Start of The input
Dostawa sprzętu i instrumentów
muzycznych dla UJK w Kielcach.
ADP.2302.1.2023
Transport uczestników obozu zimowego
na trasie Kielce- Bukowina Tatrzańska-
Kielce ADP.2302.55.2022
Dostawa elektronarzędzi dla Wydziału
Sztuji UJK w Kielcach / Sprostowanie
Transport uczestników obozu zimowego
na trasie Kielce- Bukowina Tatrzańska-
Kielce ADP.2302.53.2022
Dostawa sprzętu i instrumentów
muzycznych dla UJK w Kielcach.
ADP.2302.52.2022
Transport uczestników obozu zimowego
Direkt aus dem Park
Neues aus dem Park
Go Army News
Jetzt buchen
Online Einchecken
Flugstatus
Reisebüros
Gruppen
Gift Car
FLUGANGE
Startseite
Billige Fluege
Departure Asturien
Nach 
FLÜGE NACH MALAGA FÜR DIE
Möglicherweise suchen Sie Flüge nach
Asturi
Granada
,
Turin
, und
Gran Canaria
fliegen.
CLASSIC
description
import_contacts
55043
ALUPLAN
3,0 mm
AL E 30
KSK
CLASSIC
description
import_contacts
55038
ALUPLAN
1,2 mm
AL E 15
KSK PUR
End of The input
Start of The input
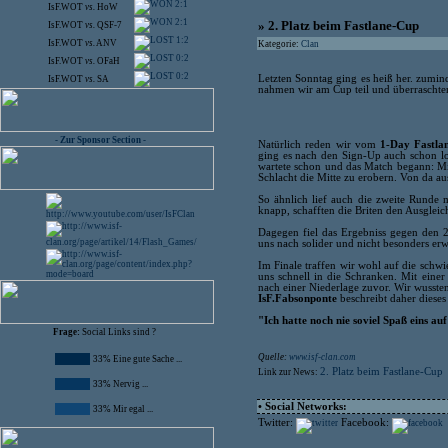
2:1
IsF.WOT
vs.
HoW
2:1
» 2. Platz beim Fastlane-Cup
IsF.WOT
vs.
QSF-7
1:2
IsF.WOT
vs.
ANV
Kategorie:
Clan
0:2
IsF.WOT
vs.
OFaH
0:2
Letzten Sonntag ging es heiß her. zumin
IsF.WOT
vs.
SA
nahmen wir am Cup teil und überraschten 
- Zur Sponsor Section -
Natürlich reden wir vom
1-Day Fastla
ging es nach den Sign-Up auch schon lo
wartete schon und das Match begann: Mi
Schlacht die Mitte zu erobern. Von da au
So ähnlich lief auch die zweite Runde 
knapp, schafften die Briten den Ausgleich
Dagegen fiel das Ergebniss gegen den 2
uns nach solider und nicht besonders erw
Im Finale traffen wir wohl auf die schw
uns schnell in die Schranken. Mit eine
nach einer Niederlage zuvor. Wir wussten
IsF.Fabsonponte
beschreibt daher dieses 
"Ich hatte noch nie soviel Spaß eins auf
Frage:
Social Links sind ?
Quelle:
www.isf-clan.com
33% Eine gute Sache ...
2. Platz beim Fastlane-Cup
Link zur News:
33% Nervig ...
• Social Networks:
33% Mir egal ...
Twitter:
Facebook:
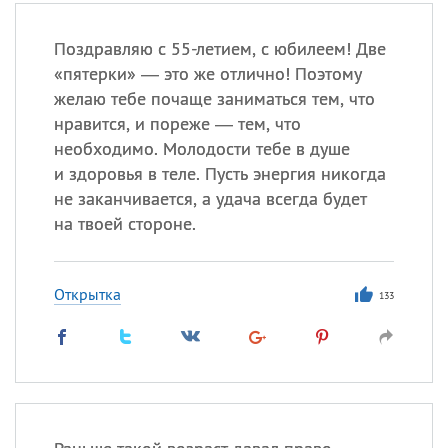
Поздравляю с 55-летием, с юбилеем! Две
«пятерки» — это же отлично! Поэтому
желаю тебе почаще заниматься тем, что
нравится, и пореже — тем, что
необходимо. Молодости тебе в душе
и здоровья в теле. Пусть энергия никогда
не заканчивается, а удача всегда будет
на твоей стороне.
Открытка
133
End of The input
Keep only those lines of the records that hold "тебе", and return them.

### Exercise result
желаю тебе почаще заниматься тем, что
необходимо. Молодости тебе в душе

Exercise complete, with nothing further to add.